A revolution has occurred, but most people, it seems, have not noticed. I refer to the worldwide effort to digitalize the great medieval Jewish manuscript tradition, with full credit to individuals such as Albert Friedberg, George Blumenthal, and Leonard Polansky for making this work possible through their generous benefactions. The result is a brave new world, in which these precious treasures of the Jewish past are now available to scholars, students, and the public at large. As far as I can tell, this major enterprise has not received the attention it deserves, while the use of these manuscripts has not yet been fully integrated into the teaching of Jewish Studies.
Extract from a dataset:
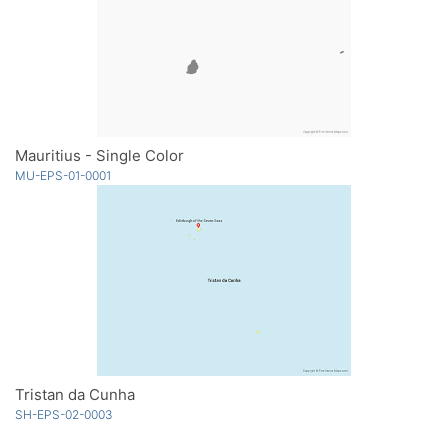
Mauritius - Single Color
MU-EPS-01-0001
Tristan da Cunha
SH-EPS-02-0003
I, for one, have become an evangelist for the cause, as reflected by the fact that during the past decade, more and more of my teaching, research, and lecturing has been devoted to these manuscripts.
Thus, for example, I have delivered a public lecture entitled “Scroll Down: Classical Jewish Texts, from Parchment to the Internet” (with its intentionally catchy, clever title) at Oxford, Birmingham, UCLA, Catholic University, and Rutgers; twice I have taught a course for Jewish Studies undergraduate majors and graduate students on the subject; and I have segued from my own core research in the areas of Bible and Hebrew language to several recent publications on specific issues in medieval manuscripts.
Most importantly for the present essay, these manuscripts have informed my teaching, not only with such obvious courses as “Introduction to the Bible” and “The Dead Sea Scrolls,” but most significantly with “Jewish History I: Ancient and Medieval.” This latter course, which serves as the Jewish history survey course (part 1) here at Rutgers, includes the Middle Ages (per the title), concluding with the year 1492. Through images of medieval manuscripts, I make the life of late antique and medieval Jewry come alive.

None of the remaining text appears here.